(Page-level text extractions)
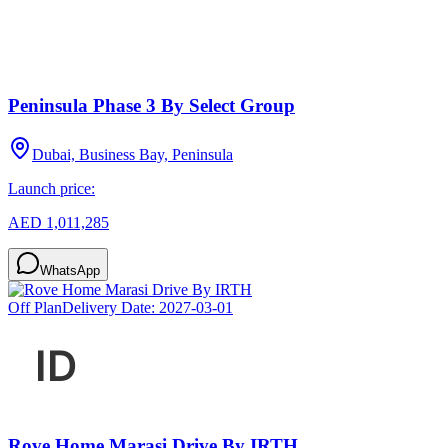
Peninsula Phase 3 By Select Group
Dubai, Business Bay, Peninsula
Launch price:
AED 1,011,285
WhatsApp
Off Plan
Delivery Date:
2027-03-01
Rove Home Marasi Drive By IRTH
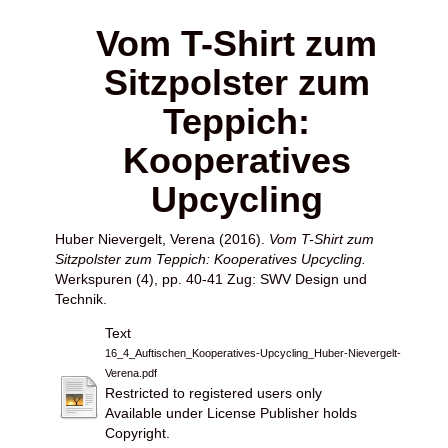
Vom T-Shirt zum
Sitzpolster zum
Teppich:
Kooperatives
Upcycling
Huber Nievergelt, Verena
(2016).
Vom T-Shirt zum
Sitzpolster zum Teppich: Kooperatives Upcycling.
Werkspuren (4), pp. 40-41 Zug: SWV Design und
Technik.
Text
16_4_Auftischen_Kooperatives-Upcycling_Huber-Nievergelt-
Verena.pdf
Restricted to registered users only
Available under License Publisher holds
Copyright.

Your assignment —
With the pictures dropped, give every entry above again exactly.

Problem solution —
Peninsula Phase 3 By Select Group
Dubai, Business Bay, Peninsula
Launch price:
AED 1,011,285
WhatsApp
Off Plan
Delivery Date:
2027-03-01
Rove Home Marasi Drive By IRTH
Vom T-Shirt zum
Sitzpolster zum
Teppich:
Kooperatives
Upcycling
Huber Nievergelt, Verena
(2016).
Vom T-Shirt zum
Sitzpolster zum Teppich: Kooperatives Upcycling.
Werkspuren (4), pp. 40-41 Zug: SWV Design und
Technik.
Text
16_4_Auftischen_Kooperatives-Upcycling_Huber-Nievergelt-
Verena.pdf
Restricted to registered users only
Available under License Publisher holds
Copyright.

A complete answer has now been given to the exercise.